*** INFORMATION GIVEN ***

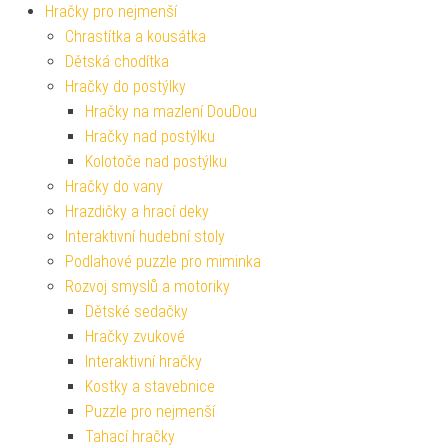
Hračky pro nejmenší
Chrastítka a kousátka
Dětská chodítka
Hračky do postýlky
Hračky na mazlení DouDou
Hračky nad postýlku
Kolotoče nad postýlku
Hračky do vany
Hrazdičky a hrací deky
Interaktivní hudební stoly
Podlahové puzzle pro miminka
Rozvoj smyslů a motoriky
Dětské sedačky
Hračky zvukové
Interaktivní hračky
Kostky a stavebnice
Puzzle pro nejmenší
Tahací hračky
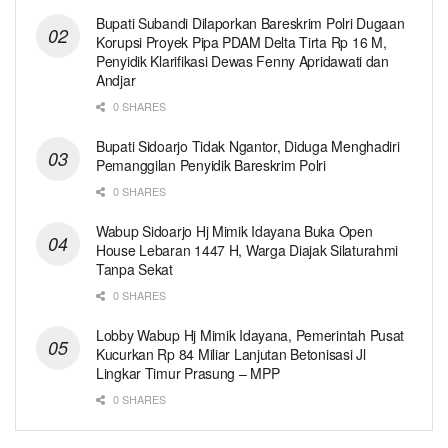
Bupati Subandi Dilaporkan Bareskrim Polri Dugaan
Korupsi Proyek Pipa PDAM Delta Tirta Rp 16 M,
Penyidik Klarifikasi Dewas Fenny Apridawati dan
Andjar
0 SHARES
Bupati Sidoarjo Tidak Ngantor, Diduga Menghadiri
Pemanggilan Penyidik Bareskrim Polri
0 SHARES
Wabup Sidoarjo Hj Mimik Idayana Buka Open
House Lebaran 1447 H, Warga Diajak Silaturahmi
Tanpa Sekat
0 SHARES
Lobby Wabup Hj Mimik Idayana, Pemerintah Pusat
Kucurkan Rp 84 Miliar Lanjutan Betonisasi Jl
Lingkar Timur Prasung – MPP
0 SHARES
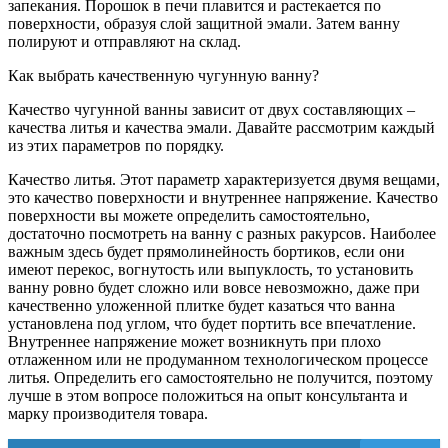
запекания. Порошок в печи плавится и растекается по
поверхности, образуя слой защитной эмали. Затем ванну
полируют и отправляют на склад.
Как выбрать качественную чугунную ванну?
Качество чугунной ванны зависит от двух составляющих –
качества литья и качества эмали. Давайте рассмотрим каждый
из этих параметров по порядку.
Качество литья. Этот параметр характеризуется двумя вещами,
это качество поверхности и внутреннее напряжение. Качество
поверхности вы можете определить самостоятельно,
достаточно посмотреть на ванну с разных ракурсов. Наиболее
важным здесь будет прямолинейность бортиков, если они
имеют перекос, вогнутость или выпуклость, то установить
ванну ровно будет сложно или вовсе невозможно, даже при
качественно уложенной плитке будет казаться что ванна
установлена под углом, что будет портить все впечатление.
Внутреннее напряжение может возникнуть при плохо
отлаженном или не продуманном технологическом процессе
литья. Определить его самостоятельно не получится, поэтому
лучше в этом вопросе положиться на опыт консультанта и
марку производителя товара.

***

● **TASK DIRECTIONS**:
Copy the records above from the first line through the line containing "Bupati Sidoarjo Tidak", both included, and leave out any pictures.

● **EXERCISE RESPONSE**:
Hračky pro nejmenší
Chrastítka a kousátka
Dětská chodítka
Hračky do postýlky
Hračky na mazlení DouDou
Hračky nad postýlku
Kolotoče nad postýlku
Hračky do vany
Hrazdičky a hrací deky
Interaktivní hudební stoly
Podlahové puzzle pro miminka
Rozvoj smyslů a motoriky
Dětské sedačky
Hračky zvukové
Interaktivní hračky
Kostky a stavebnice
Puzzle pro nejmenší
Tahací hračky
Bupati Subandi Dilaporkan Bareskrim Polri Dugaan
Korupsi Proyek Pipa PDAM Delta Tirta Rp 16 M,
Penyidik Klarifikasi Dewas Fenny Apridawati dan
Andjar
0 SHARES
Bupati Sidoarjo Tidak Ngantor, Diduga Menghadiri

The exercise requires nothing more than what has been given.